Asian tender activity

South Korea's Major Feedmill Group has returned to the market for feed corn with September arrival, explicitly naming South Africa as an eligible origin. This follows a pattern of recent awards across Asian buyers where South African offers have remained in contention on a landed basis.

Taiwan's feedmills continue to procure for July and September shipment windows, whilst Turkey's grain board maintains an open tender programme where South African corn has featured competitively in recent rounds. The breadth of demand across Northeast Asia and the Eastern Mediterranean is notable, with procurement volumes spread across the third and fourth quarters of the year.

Supply-side dynamics

The global coarse grains balance remains supportive for alternative origins. The United States is carrying its smallest wheat crop in over fifty years and has seen meaningful corn acreage reductions as growers shift to soybeans in response to elevated input costs linked to geopolitical risk in the Middle East. Brazil's second-season corn crop has been revised downward, removing anticipated tonnage from the export pipeline.

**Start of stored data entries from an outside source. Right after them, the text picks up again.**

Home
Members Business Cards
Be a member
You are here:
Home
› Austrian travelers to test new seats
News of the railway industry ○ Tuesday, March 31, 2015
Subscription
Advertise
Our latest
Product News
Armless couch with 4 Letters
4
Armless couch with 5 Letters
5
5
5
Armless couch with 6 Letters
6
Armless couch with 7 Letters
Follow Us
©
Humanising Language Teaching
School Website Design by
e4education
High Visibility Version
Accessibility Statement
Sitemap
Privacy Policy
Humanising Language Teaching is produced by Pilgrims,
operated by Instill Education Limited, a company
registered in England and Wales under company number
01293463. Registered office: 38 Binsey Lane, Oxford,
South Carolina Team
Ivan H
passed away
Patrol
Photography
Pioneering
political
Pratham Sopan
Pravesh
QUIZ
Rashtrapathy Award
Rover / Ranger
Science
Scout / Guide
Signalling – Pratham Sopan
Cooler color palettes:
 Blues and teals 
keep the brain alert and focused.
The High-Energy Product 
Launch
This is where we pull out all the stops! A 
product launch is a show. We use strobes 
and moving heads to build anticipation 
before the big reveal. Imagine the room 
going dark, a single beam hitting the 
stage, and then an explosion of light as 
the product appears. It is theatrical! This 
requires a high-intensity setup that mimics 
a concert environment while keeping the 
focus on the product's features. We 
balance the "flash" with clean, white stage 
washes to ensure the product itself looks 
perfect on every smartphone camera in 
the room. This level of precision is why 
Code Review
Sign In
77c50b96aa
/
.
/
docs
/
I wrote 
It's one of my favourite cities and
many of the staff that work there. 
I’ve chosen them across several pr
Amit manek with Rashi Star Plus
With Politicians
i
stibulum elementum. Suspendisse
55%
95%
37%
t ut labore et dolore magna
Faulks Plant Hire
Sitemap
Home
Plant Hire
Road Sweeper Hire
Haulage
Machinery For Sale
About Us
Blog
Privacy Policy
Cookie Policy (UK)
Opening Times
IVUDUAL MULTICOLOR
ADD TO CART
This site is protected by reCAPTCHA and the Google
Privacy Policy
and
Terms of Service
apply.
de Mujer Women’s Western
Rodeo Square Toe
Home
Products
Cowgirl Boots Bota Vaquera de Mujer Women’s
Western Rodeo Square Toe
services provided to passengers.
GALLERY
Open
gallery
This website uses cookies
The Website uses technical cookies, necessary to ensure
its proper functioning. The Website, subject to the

Argentina presents a more bearish counterpoint. The Rosario grain exchange has lifted its crop estimate to a record, and the government continues its phased reduction of export taxes through the end of the decade. However, logistical disruptions at key export terminals—Quequén, Bahía Blanca, and Necochea—have delayed vessel loading due to labour actions, temporarily constraining Argentine availability and creating a shipping window for competing origins.

Freight and macro backdrop

Freight and bunker costs remain elevated owing to the ongoing disruption in the Strait of Hormuz, despite intermittent diplomatic efforts. This affects all origins but disproportionately impacts longer haul routes from the US Gulf and the Black Sea into Asia, narrowing the landed-cost advantage those origins typically enjoy.

Russian wheat exports remain steady but subdued, with a strong rouble limiting exporter competitiveness. Black Sea wheat is not currently setting the global price floor, which provides additional breathing room for alternative origins across both wheat and feed grain complexes.

What we are watching

Market attention this week will focus on the outcome of several large pending Asian corn tenders, the resolution or continuation of Argentine port disruptions, and any material shift in Middle Eastern geopolitical risk that could alter freight economics. A sustained closure of Argentine export capacity would extend the current procurement window for Southern Hemisphere suppliers, whilst any easing of tensions in the Strait of Hormuz could rapidly compress freight differentials and alter the competitive landscape for Asian demand.